- Born: c. 1947 Baltimore, Maryland, U.S.
- Education: Bryn Mawr School Sarah Lawrence College Boston University
- Occupation: Playwright

= Nan Knighton =

American dramatist

Nan Knighton is an American poet, playwright, and lyricist.

==Early life==
Knighton was born in Baltimore in 1947 to physician Donald Proctor and artist Janice Proctor. She is a 1965 graduate of Bryn Mawr School, with an undergraduate degree from Sarah Lawrence College and a master's degree in creative writing from Boston University.

==Career==
After writing for the Maryland Center for Public Broadcasting television show Consumer Survival Kit, Knighton became notable for two Broadway shows. She wrote the libretto and lyrics for The Scarlet Pimpernel (1997), earning a nomination for the 1998 Tony Award for Best Book of a Musical.

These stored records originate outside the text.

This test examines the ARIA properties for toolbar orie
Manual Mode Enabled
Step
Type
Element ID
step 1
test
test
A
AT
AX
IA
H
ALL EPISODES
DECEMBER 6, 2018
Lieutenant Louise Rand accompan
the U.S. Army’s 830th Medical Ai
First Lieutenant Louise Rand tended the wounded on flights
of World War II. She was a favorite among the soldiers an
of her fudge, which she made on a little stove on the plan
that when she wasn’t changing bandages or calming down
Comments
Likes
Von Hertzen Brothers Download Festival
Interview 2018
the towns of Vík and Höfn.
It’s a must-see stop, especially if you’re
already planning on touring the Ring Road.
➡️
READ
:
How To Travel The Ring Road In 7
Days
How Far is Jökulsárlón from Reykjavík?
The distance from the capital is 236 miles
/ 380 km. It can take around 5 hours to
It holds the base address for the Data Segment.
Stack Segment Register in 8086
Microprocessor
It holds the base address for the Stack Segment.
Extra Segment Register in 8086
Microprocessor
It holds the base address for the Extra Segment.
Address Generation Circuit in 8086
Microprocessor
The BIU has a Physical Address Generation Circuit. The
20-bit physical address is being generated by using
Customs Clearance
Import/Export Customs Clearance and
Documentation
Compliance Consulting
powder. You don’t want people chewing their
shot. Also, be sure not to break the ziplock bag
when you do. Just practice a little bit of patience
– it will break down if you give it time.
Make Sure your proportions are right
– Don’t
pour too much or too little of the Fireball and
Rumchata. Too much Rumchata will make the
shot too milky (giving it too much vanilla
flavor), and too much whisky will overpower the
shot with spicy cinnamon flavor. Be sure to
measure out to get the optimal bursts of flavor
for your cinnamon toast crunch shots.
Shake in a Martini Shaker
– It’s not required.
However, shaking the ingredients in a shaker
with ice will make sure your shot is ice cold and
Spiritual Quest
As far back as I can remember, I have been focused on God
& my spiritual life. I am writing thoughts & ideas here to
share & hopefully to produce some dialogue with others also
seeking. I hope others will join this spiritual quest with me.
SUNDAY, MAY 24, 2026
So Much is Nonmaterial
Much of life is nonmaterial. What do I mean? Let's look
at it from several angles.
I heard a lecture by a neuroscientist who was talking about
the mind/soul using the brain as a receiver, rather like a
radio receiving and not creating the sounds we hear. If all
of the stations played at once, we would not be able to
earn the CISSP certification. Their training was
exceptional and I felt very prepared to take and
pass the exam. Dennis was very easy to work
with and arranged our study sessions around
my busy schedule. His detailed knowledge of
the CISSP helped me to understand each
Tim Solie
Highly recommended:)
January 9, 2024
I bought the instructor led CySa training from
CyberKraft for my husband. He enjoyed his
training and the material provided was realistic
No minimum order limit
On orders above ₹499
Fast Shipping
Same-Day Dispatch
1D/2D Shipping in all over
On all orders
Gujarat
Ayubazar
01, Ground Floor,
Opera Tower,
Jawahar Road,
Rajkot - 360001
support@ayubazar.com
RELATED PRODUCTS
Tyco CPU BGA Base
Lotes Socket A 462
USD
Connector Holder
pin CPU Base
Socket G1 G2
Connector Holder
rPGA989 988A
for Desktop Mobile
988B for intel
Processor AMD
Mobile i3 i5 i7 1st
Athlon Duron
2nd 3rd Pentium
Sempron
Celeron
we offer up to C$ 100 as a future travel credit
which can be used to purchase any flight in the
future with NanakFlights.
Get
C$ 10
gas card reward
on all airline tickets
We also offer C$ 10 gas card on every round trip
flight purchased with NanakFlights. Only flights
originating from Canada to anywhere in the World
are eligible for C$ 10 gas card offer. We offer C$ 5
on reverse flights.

Knighton also adapted the book for the Saturday Night Fever musical, with a West End opening in 1998, and a Broadway transfer in 1999.

Her collaboration with Scarlet Pimpernel composer Frank Wildhorn continued with Camille Claudel (2003), as well as additional lyrics for Rudolf (2006).

Knighton authored the plays Bad Dreams and Man With Two Hearts Found on Moon.

==Personal life==
She is married to producer and lawyer John Breglio.